Chinese team investigates LLMs to help stroke victims speak

Chinese team investigates LLMs to help stroke victims speak
Existing silent speech systems vs Intelligent Throat

Came across this the other day.

Wearable intelligent throat enables natural speech in stroke patients with dysarthria - Nature Communications
Wearable silent speech systems hold potential for restoring communication in patients suffering from speech impairments. Tang et al. report an AI-driven silent speech system for dysarthria patients, which enables zero-time-delay expression and context-aware emotion decoding-based sentence expansion.

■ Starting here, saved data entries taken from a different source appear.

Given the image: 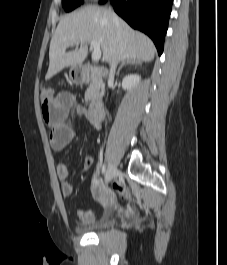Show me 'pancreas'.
<instances>
[{"label": "pancreas", "mask_w": 227, "mask_h": 265, "mask_svg": "<svg viewBox=\"0 0 227 265\" xmlns=\"http://www.w3.org/2000/svg\"><path fill=\"white\" fill-rule=\"evenodd\" d=\"M100 87L103 89V83L99 78L93 77L92 81L85 93V99L88 101L98 94Z\"/></svg>", "instance_id": "pancreas-1"}]
</instances>
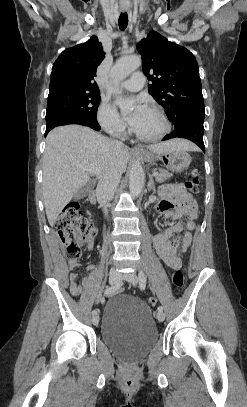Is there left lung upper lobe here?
Segmentation results:
<instances>
[{"label":"left lung upper lobe","mask_w":247,"mask_h":407,"mask_svg":"<svg viewBox=\"0 0 247 407\" xmlns=\"http://www.w3.org/2000/svg\"><path fill=\"white\" fill-rule=\"evenodd\" d=\"M148 91L166 110L173 124L190 113L205 114L199 68L187 49L155 31L137 44Z\"/></svg>","instance_id":"left-lung-upper-lobe-1"}]
</instances>
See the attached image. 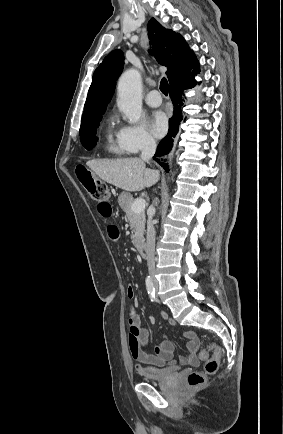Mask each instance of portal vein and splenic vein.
<instances>
[{
	"label": "portal vein and splenic vein",
	"instance_id": "18ae733b",
	"mask_svg": "<svg viewBox=\"0 0 283 434\" xmlns=\"http://www.w3.org/2000/svg\"><path fill=\"white\" fill-rule=\"evenodd\" d=\"M146 201L144 199H138L132 204V210L134 212H142L145 209Z\"/></svg>",
	"mask_w": 283,
	"mask_h": 434
}]
</instances>
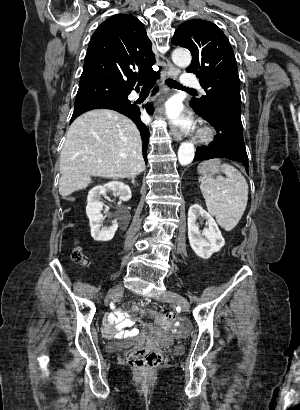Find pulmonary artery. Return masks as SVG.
<instances>
[{"label":"pulmonary artery","mask_w":300,"mask_h":410,"mask_svg":"<svg viewBox=\"0 0 300 410\" xmlns=\"http://www.w3.org/2000/svg\"><path fill=\"white\" fill-rule=\"evenodd\" d=\"M182 84L185 87L200 88L198 78L196 76L192 75V74H185L182 77ZM133 97L137 98V95L134 94Z\"/></svg>","instance_id":"pulmonary-artery-1"}]
</instances>
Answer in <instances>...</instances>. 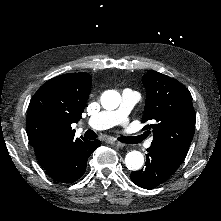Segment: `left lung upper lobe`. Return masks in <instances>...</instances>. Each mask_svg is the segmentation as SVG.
I'll return each instance as SVG.
<instances>
[{"label": "left lung upper lobe", "mask_w": 221, "mask_h": 221, "mask_svg": "<svg viewBox=\"0 0 221 221\" xmlns=\"http://www.w3.org/2000/svg\"><path fill=\"white\" fill-rule=\"evenodd\" d=\"M143 83L147 98L142 122H151L143 130L153 133L152 147L163 151L174 164L181 165L195 131L191 93L177 80L157 71H148Z\"/></svg>", "instance_id": "5c2ea615"}]
</instances>
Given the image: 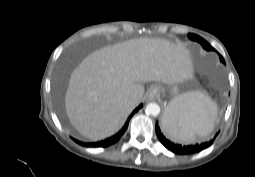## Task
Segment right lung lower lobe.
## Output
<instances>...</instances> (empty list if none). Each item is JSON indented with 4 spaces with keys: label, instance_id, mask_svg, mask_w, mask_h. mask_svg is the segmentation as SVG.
<instances>
[{
    "label": "right lung lower lobe",
    "instance_id": "1",
    "mask_svg": "<svg viewBox=\"0 0 255 177\" xmlns=\"http://www.w3.org/2000/svg\"><path fill=\"white\" fill-rule=\"evenodd\" d=\"M142 107V104L140 106H138L134 111L133 113L131 114V116L129 117V119L127 120V122L125 123L124 127L117 133L115 134L114 136L112 137H109L105 140H102L100 142H95V143H84V142H80L78 140H75L78 144L84 146V147H107V146H110L114 143H116L120 138L121 136L125 133L127 127H128V124H129V120L130 118Z\"/></svg>",
    "mask_w": 255,
    "mask_h": 177
}]
</instances>
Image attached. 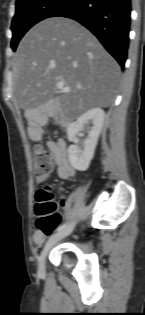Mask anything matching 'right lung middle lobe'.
Returning <instances> with one entry per match:
<instances>
[{"mask_svg": "<svg viewBox=\"0 0 145 315\" xmlns=\"http://www.w3.org/2000/svg\"><path fill=\"white\" fill-rule=\"evenodd\" d=\"M71 0H19L16 2V13L11 30L13 37L11 48L15 51L24 34L39 21L52 17L54 13L67 5Z\"/></svg>", "mask_w": 145, "mask_h": 315, "instance_id": "dd1d6c3e", "label": "right lung middle lobe"}]
</instances>
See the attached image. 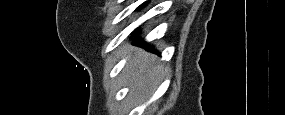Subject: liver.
<instances>
[{
  "label": "liver",
  "instance_id": "1",
  "mask_svg": "<svg viewBox=\"0 0 285 115\" xmlns=\"http://www.w3.org/2000/svg\"><path fill=\"white\" fill-rule=\"evenodd\" d=\"M129 51L130 48L124 47L119 55L125 56ZM123 72L131 86V93L136 96L148 97L159 84L164 67L156 62L155 56L140 49L126 64Z\"/></svg>",
  "mask_w": 285,
  "mask_h": 115
}]
</instances>
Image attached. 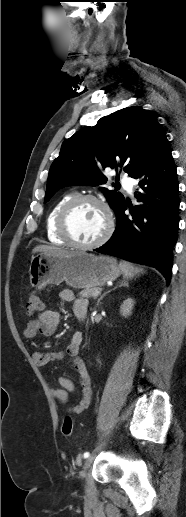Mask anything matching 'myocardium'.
Segmentation results:
<instances>
[{
	"mask_svg": "<svg viewBox=\"0 0 186 517\" xmlns=\"http://www.w3.org/2000/svg\"><path fill=\"white\" fill-rule=\"evenodd\" d=\"M83 202H93L101 207L106 216V227L102 235L91 243H80L76 241L69 229L70 216L74 209ZM57 231L67 244L77 249L92 250L102 246L112 236L114 231V218L107 203L101 198L92 194H80L72 197L61 209L57 218Z\"/></svg>",
	"mask_w": 186,
	"mask_h": 517,
	"instance_id": "f54148a6",
	"label": "myocardium"
}]
</instances>
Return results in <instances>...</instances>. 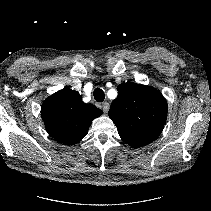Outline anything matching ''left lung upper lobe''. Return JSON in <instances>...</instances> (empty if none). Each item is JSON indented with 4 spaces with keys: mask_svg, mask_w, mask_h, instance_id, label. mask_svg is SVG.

A new paper released on the 19th of January, the multinational team investigates the potential for LLM models combined with real time bio-metric information to help stroke victims suffering from Dysarthria (a disorder where the muscles we use to speak have been paralyzed or compromised in some way) communicate again.

Dysarthia is a common symptom of things like strokes, traumatic brain injuries or brain tumours. Anything that damages the ability of the brain to control the muscles around our lips, tongue, larynx and so on. Combine that with other neuroligical conditions such as Aphasia (in which the language part of the brain gets scrambled) and it can be incredibly distressing for the individuals concerned.

For this paper, the team was looking at a way to give people back the ability to communicate – without surgery – in as natural a way as is possible, including taking emotional state into account.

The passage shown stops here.